> [What you will do]: The expected response consists solely of the lines from the line with "2007 г. N 27" through the last line of the material below, copied exactly.

> [Supplied material]:
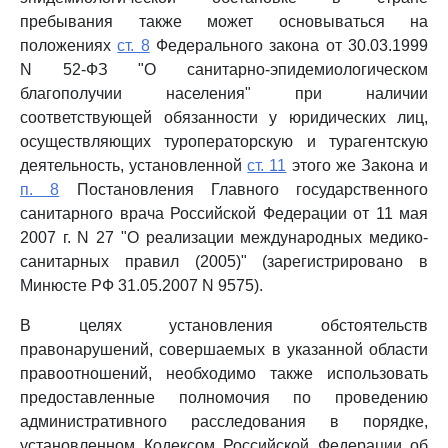
пребывания также может основываться на
положениях
ст. 8
Федерального закона от 30.03.1999
N 52-ФЗ "О санитарно-эпидемиологическом
благополучии населения" при наличии
соответствующей обязанности у юридических лиц,
осуществляющих туроператорскую и турагентскую
деятельность, установленной
ст. 11
этого же Закона и
п. 8
Постановления Главного государственного
санитарного врача Российской Федерации от 11 мая
2007 г. N 27 "О реализации международных медико-
санитарных правил (2005)" (зарегистрировано в
Минюсте РФ 31.05.2007 N 9575).
В целях установления обстоятельств
правонарушений, совершаемых в указанной области
правоотношений, необходимо также использовать
предоставленные полномочия по проведению
административного расследования в порядке,
установленном Кодексом Российской Федерации об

> [Answer area]:
2007 г. N 27 "О реализации международных медико-
санитарных правил (2005)" (зарегистрировано в
Минюсте РФ 31.05.2007 N 9575).
В целях установления обстоятельств
правонарушений, совершаемых в указанной области
правоотношений, необходимо также использовать
предоставленные полномочия по проведению
административного расследования в порядке,
установленном Кодексом Российской Федерации об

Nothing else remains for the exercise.